Dalle informazioni diffuse dalla difesa americana sull’attacco al Mercer Street un elemento è certo: i droni erano iraniani. Le conclusioni del Pentagono e lo sforzo diplomatico per la dichiarazione del G7

Il Comando Centrale statunitense ha diffuso informazioni sull’attacco subito dal tanker “Mercer Street”, colpito nel Mar Arabico da un drone kamikaze iraniano.

Nel report del Pentagono sono incluse immagini scattate a bordo, dove erano saliti tecnici della US Navy per esaminare i detriti, e le conclusioni sono nette: il drone è di fabbricazione iraniana (probabilmente Shahed 136, anche se non è specificato il modello).

Venerdì, quasi contemporaneamente alle valutazioni dei militari statunitensi, è stat resta pubblica una dichiarazione congiunta in cui i ministri degli Esteri degli Stati membri del G7 hanno condannato l’attacco alla petroliera e accusato l’Iran di averlo orchestrato.

La dichiarazione è un successo diplomatico per Stati Uniti, Regno Unito e Israele, che negli ultimi giorni hanno cercato di costruire una coalizione il più ampia possibile per condannare l’Iran e aumentare la pressione sul nuovo governo iraniano. Con ogni probabilità sulla presa di posizione le conclusioni del CentCom hanno avuto un peso.

“Questo è stato un attacco deliberato e mirato e una chiara violazione del diritto internazionale. Tutte le prove disponibili indicano chiaramente l’Iran. Non c’è alcuna giustificazione per questo attacco”, afferma la dichiarazione del G7, i cui membri hanno sottolineato che le navi devono poter navigare liberamente e hanno affermato che continueranno a proteggere tutte le navi “in modo che possano operare liberamente e senza essere minacciate da atti irresponsabili e violenti”. “Il comportamento dell’Iran, insieme al suo sostegno alle forze per procura e agli attori armati non statali, minaccia la pace e la sicurezza internazionali. Chiediamo all’Iran di fermare tutte le attività in contrasto con le pertinenti risoluzioni del Consiglio di sicurezza delle Nazioni Unite”, afferma la dichiarazione.

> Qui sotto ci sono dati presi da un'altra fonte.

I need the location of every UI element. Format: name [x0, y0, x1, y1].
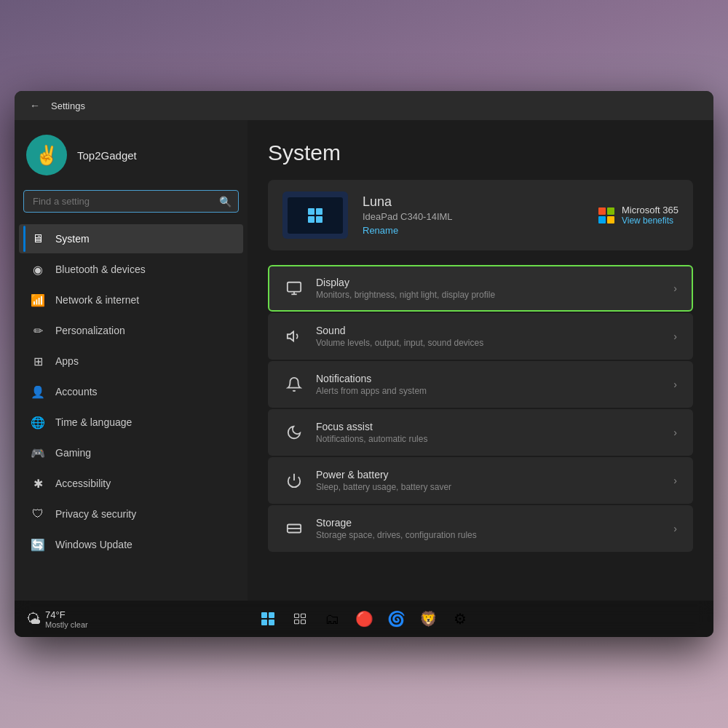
- power-icon: [284, 470, 304, 491]
- notifications-icon: [284, 374, 304, 395]
- task-view-button[interactable]: [286, 605, 314, 633]
- brave-button[interactable]: 🦁: [414, 605, 442, 633]
- windows-start-logo: [261, 612, 274, 625]
- sidebar-item-apps[interactable]: ⊞ Apps: [19, 347, 243, 376]
- computer-info-card: Luna IdeaPad C340-14IML Rename Microsoft…: [268, 180, 693, 250]
- power-item-text: Power & battery Sleep, battery usage, ba…: [316, 469, 662, 492]
- ms365-info: Microsoft 365 View benefits: [622, 205, 678, 226]
- power-item-desc: Sleep, battery usage, battery saver: [316, 482, 662, 492]
- search-input[interactable]: [23, 190, 239, 213]
- back-button[interactable]: ←: [26, 97, 44, 114]
- title-bar: ← Settings: [15, 91, 713, 120]
- settings-taskbar-button[interactable]: ⚙: [446, 605, 474, 633]
- apps-icon: ⊞: [31, 354, 45, 368]
- svg-rect-8: [301, 614, 306, 617]
- window-title: Settings: [51, 100, 85, 111]
- search-box: 🔍: [23, 190, 239, 213]
- thumbnail-screen: [288, 197, 343, 234]
- privacy-icon: 🛡: [31, 507, 45, 521]
- sidebar-item-accessibility-label: Accessibility: [55, 478, 111, 489]
- notifications-item-desc: Alerts from apps and system: [316, 386, 662, 396]
- sidebar-item-privacy-label: Privacy & security: [55, 508, 136, 520]
- username: Top2Gadget: [77, 149, 137, 162]
- sidebar-item-network-label: Network & internet: [55, 294, 139, 306]
- computer-model: IdeaPad C340-14IML: [363, 211, 584, 222]
- display-item-text: Display Monitors, brightness, night ligh…: [316, 277, 662, 300]
- sound-item-text: Sound Volume levels, output, input, soun…: [316, 325, 662, 348]
- display-arrow-icon: ›: [673, 282, 677, 294]
- sound-icon: [284, 326, 304, 347]
- sidebar-item-gaming[interactable]: 🎮 Gaming: [19, 438, 243, 467]
- settings-item-display[interactable]: Display Monitors, brightness, night ligh…: [268, 265, 693, 312]
- storage-icon: [284, 518, 304, 539]
- storage-item-title: Storage: [316, 517, 662, 529]
- settings-item-power[interactable]: Power & battery Sleep, battery usage, ba…: [268, 457, 693, 504]
- sidebar-item-system[interactable]: 🖥 System: [19, 224, 243, 253]
- sidebar-item-accessibility[interactable]: ✱ Accessibility: [19, 469, 243, 498]
- avatar: ✌️: [26, 135, 67, 175]
- weather-icon: 🌤: [26, 611, 41, 628]
- storage-item-desc: Storage space, drives, configuration rul…: [316, 530, 662, 540]
- notifications-arrow-icon: ›: [673, 379, 677, 390]
- storage-item-text: Storage Storage space, drives, configura…: [316, 517, 662, 540]
- personalization-icon: ✏: [31, 323, 45, 338]
- settings-item-sound[interactable]: Sound Volume levels, output, input, soun…: [268, 313, 693, 360]
- weather-temp: 74°F: [45, 609, 88, 620]
- sidebar-item-bluetooth[interactable]: ◉ Bluetooth & devices: [19, 255, 243, 284]
- ms365-subtitle[interactable]: View benefits: [622, 215, 678, 226]
- sidebar-item-accounts-label: Accounts: [55, 386, 98, 397]
- settings-window: ← Settings ✌️ Top2Gadget 🔍 🖥 System: [15, 91, 713, 637]
- computer-name: Luna: [363, 194, 584, 210]
- gaming-icon: 🎮: [31, 446, 45, 460]
- sidebar-item-gaming-label: Gaming: [55, 447, 91, 459]
- focus-icon: [284, 422, 304, 443]
- sidebar-item-time-label: Time & language: [55, 416, 132, 428]
- sidebar-item-accounts[interactable]: 👤 Accounts: [19, 377, 243, 406]
- weather-widget: 🌤 74°F Mostly clear: [26, 609, 88, 629]
- rename-link[interactable]: Rename: [363, 225, 398, 236]
- taskbar: 🌤 74°F Mostly clear 🗂 🔴: [15, 601, 713, 637]
- focus-item-title: Focus assist: [316, 421, 662, 432]
- network-icon: 📶: [31, 293, 45, 307]
- sidebar-item-network[interactable]: 📶 Network & internet: [19, 285, 243, 314]
- sidebar-item-personalization-label: Personalization: [55, 325, 125, 336]
- sidebar-item-privacy[interactable]: 🛡 Privacy & security: [19, 499, 243, 529]
- active-indicator: [23, 226, 25, 252]
- settings-item-storage[interactable]: Storage Storage space, drives, configura…: [268, 505, 693, 552]
- taskbar-center: 🗂 🔴 🌀 🦁 ⚙: [254, 605, 474, 633]
- computer-details: Luna IdeaPad C340-14IML Rename: [363, 194, 584, 237]
- weather-info: 74°F Mostly clear: [45, 609, 88, 629]
- edge-button[interactable]: 🌀: [382, 605, 410, 633]
- svg-rect-10: [301, 620, 306, 624]
- storage-arrow-icon: ›: [673, 523, 677, 534]
- sidebar-item-bluetooth-label: Bluetooth & devices: [55, 264, 146, 275]
- focus-item-text: Focus assist Notifications, automatic ru…: [316, 421, 662, 444]
- sound-item-title: Sound: [316, 325, 662, 336]
- settings-item-notifications[interactable]: Notifications Alerts from apps and syste…: [268, 361, 693, 408]
- focus-item-desc: Notifications, automatic rules: [316, 434, 662, 444]
- ms365-title: Microsoft 365: [622, 205, 678, 215]
- notifications-item-text: Notifications Alerts from apps and syste…: [316, 373, 662, 396]
- svg-marker-3: [288, 332, 293, 341]
- sidebar-item-update-label: Windows Update: [55, 539, 132, 550]
- sidebar-item-personalization[interactable]: ✏ Personalization: [19, 316, 243, 345]
- display-icon: [284, 278, 304, 298]
- sidebar-item-apps-label: Apps: [55, 355, 79, 367]
- sound-item-desc: Volume levels, output, input, sound devi…: [316, 338, 662, 348]
- windows-logo-thumbnail: [308, 208, 323, 223]
- sidebar-item-time[interactable]: 🌐 Time & language: [19, 408, 243, 437]
- search-icon: 🔍: [219, 196, 232, 207]
- file-explorer-button[interactable]: 🗂: [318, 605, 346, 633]
- svg-rect-0: [288, 282, 301, 292]
- chrome-button[interactable]: 🔴: [350, 605, 378, 633]
- system-icon: 🖥: [31, 232, 45, 246]
- display-item-desc: Monitors, brightness, night light, displ…: [316, 290, 662, 300]
- notifications-item-title: Notifications: [316, 373, 662, 384]
- settings-item-focus[interactable]: Focus assist Notifications, automatic ru…: [268, 409, 693, 456]
- start-button[interactable]: [254, 605, 282, 633]
- power-item-title: Power & battery: [316, 469, 662, 480]
- accessibility-icon: ✱: [31, 476, 45, 491]
- settings-list: Display Monitors, brightness, night ligh…: [268, 265, 693, 552]
- sidebar-item-update[interactable]: 🔄 Windows Update: [19, 530, 243, 559]
- sidebar: ✌️ Top2Gadget 🔍 🖥 System ◉ Bluetooth & d…: [15, 120, 248, 601]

Non è chiaro chi sia stato il responsabile diretto dell’attacco, che secondo le informazioni diffuse dall’intelligence di Israele sarebbe stato ordinato e supervisionato dal reparto aereo dei Pasdaran, Amir Hajizadeh, e dal generale che si occupa dei velivoli senza piloti, Saeed Arajani.

Figure da tenere d’occhio, perché potenziali obiettivo di attacchi clandestini di rappresaglia. Dichiarazioni e valutazioni che arrivano come un monito iniziale davanti al nuovo (vecchio) corso del neo-presidente Ebrahim Raisi. Mentre le questioni sul Jcpoa sono ancora aperte, i paesi interlocutori occidentali prendono una posizione severa nei confronti della catena di comando iraniana.